▶ **What is expected**
What is needed is every line of the data that includes the word "tiempo". Please copy each one.

━━━ Data for review

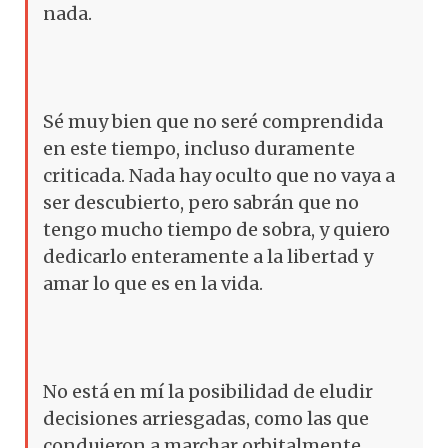
nada.
Sé muy bien que no seré comprendida
en este tiempo, incluso duramente
criticada. Nada hay oculto que no vaya a
ser descubierto, pero sabrán que no
tengo mucho tiempo de sobra, y quiero
dedicarlo enteramente a la libertad y
amar lo que es en la vida.
No está en mí la posibilidad de eludir
decisiones arriesgadas, como las que
condujeron a marchar orbitalmente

━━━━━━

▶ **Result of this task**
en este tiempo, incluso duramente
tengo mucho tiempo de sobra, y quiero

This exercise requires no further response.